CHHS recommended $3,462,099 in homelessness‑prevention awards (15% retained for administration), brought forward RFP recommendations for inclement‑weather beds and scattered‑site operators, and council discussed an eviction‑prevention/navigation ordinance to create a one‑stop program.

CHHS staff presented several human services funding and program recommendations to the City Council, including homelessness‑prevention subgrants, inclement‑weather bed RFP results, scattered‑site operator recommendations and the city’s final HOME‑ARP allocation round.

On homelessness prevention, CHHS said the total award is $3,462,099 and that 15% of the award will be retained by the city for administration and system coordination; the remaining 85% is recommended for subgranting to local providers. Staff told council the competitive RFP ran August–September and that the CHHS Human Services Committee reviewed and recommended the applications for funding.

CHHS also briefed council on inclement‑weather bed planning and an RFP released in July for 2026 services; staff received three proposals and recommended two for funding while planning to reissue the RFP to secure additional capacity.

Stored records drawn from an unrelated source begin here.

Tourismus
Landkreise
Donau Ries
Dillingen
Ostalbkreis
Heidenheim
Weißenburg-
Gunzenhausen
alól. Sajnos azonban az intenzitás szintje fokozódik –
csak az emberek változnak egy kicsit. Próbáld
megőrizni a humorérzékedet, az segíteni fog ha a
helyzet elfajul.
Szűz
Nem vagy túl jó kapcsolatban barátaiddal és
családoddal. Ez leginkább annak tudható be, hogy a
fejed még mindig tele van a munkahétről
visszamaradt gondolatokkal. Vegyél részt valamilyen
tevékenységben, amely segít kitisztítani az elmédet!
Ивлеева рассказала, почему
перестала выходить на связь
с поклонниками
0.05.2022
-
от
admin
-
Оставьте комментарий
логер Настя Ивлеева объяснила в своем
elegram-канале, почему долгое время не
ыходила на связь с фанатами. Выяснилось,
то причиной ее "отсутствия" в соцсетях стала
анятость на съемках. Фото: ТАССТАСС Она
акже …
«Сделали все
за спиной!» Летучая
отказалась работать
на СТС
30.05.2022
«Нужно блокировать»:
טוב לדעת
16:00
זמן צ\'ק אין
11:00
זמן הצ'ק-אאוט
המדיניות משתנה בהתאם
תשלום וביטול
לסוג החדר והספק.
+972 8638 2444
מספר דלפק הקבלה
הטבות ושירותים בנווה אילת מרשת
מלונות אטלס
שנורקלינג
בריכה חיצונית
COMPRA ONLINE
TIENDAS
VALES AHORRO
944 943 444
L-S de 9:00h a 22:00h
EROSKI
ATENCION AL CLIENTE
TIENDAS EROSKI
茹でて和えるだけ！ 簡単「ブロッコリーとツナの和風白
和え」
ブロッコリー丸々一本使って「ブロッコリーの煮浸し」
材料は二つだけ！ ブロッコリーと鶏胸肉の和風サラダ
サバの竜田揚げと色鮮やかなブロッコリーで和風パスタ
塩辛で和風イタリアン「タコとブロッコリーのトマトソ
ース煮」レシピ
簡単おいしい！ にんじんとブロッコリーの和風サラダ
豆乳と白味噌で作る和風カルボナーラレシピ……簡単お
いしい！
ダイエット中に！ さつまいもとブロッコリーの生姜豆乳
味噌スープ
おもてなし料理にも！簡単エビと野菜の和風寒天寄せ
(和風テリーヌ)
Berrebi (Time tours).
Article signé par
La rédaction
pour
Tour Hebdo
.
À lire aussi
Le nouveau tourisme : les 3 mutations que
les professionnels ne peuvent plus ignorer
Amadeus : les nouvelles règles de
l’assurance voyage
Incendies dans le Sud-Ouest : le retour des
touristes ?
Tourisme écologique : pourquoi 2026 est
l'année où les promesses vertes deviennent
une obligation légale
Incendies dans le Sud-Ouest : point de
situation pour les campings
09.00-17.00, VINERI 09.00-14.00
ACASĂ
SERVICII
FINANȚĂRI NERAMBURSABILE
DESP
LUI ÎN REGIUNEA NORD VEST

Current inclement‑weather beds through the end of this year total roughly 89 across four sites, and staff showed proposed bed locations for 2026.

A separate scattered‑site operator RFP recommended contracts for services beginning January 2026: staff proposed operators to provide roughly 160 beds across about eight sites in 18‑month contracts, at a total value of about $5,460,000. CHHS said those contracts will be funded primarily with state dollars and document‑recording fee (DRF) local revenues; staff said they will coordinate allocations to avoid excessive mixing of fund sources in a single contract.

Councilors asked about past de‑obligations of grant funds (staff confirmed that some funds were de‑obligated from a prior provider and redistributed) and about whether the city had hired a rental‑eviction navigator (staff said the state pass‑through funds described here are separate from local navigator positions). Council members praised the leveraging requirement built into the HOME‑ARP and 15/90 funding rounds that limits the city’s contribution to less than 50% of total project cost.

Council discussion also covered an ordinance to establish an eviction‑prevention/navigation program that would centralize information and access to prevention dollars and mediation services. Council member Kat Carr said the ordinance aims to create a one‑stop shop so tenants and landlords do not face a maze of resources; staff said CHHS would staff the program and that the ordinance has been crafted to minimize new city staffing costs. Council members asked for edits to ensure program continuity even if specific eviction‑prevention fund sources fluctuate.